WASHINGTON -- Ross Perot, the presidential contender who has yet to announce his candidacy, makes his private television debut tomorrow from a Florida fairgrounds, marking the first of many ways he plans to use television to reach the voters directly, without filtering by the news media.
Mr. Perot's appearance, estimated to cost up to $50,000, will be broadcast by satellite. Major networks were not expected to pick it up, although C-SPAN, the cable network, was scheduled to air the program.
The event to be televised will feature the Dallas billionaire at the Central Florida Fairgrounds in Orlando, where he will celebrate his success in getting on the ballot there for the fall. Florida volunteers for Mr. Perot collected nearly 250,000 signatures for his candidacy.
Mr. Perot will employ satellite technology to thank his supporters in five other states -- Ohio, Alabama, Idaho, Kansas and Wyoming -- where his position on the ballot has been secured. Mr. Perot has now qualified to run in at least 14 states, but his aides say they will reach their goal of all 50 states.
Jim Squires, Mr. Perot's spokesman in Dallas, said he had "no idea how big the audience will be" for tomorrow's show. Mr. Perot will be "concentrating on congratulating his workers for all they've done," he added. "It's more of a rally than anything else."
Any viewer with a satellite dish can watch Mr. Perot. And C-SPAN's president, Brian Lamb, said his channel will either show the event live or later tomorrow at prime time, depending on activities in the House of Representatives.

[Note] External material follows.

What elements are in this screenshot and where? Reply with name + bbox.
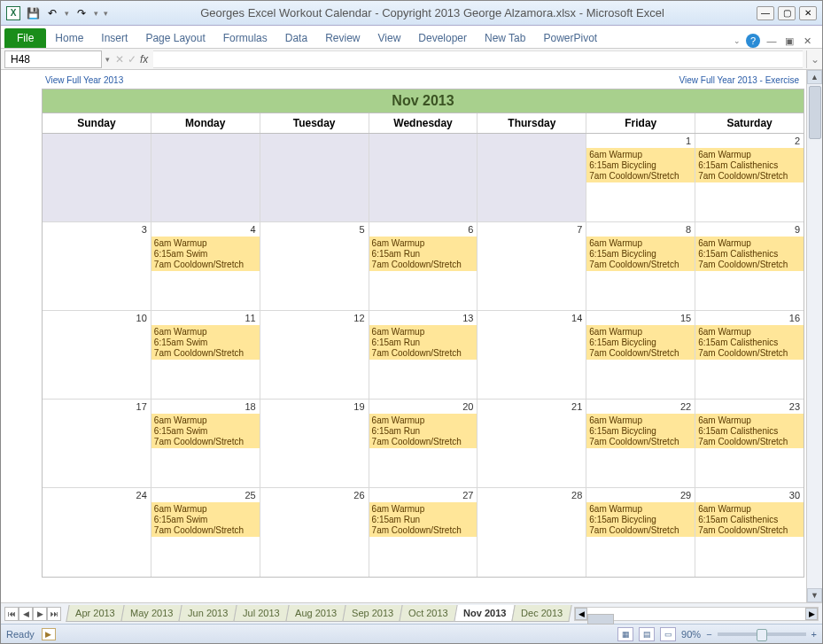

When Mr. Perot does enter the race, as he is widely expected to do in the next several weeks, he is likely to try other means of talking directly to voters on television without media interpretation.
Mr. Perot has the money to invest in any innovative scheme he chooses to talk to voters. He has said he would spend $100 million of his own fortune, "or whatever it takes," in the fall campaign.
In recent weeks, Mr. Perot has tangled with reporters on television news programs, who have pressed him for his views on issues such as balancing the budget, seeking soldiers missing in Vietnam and releasing his financial records.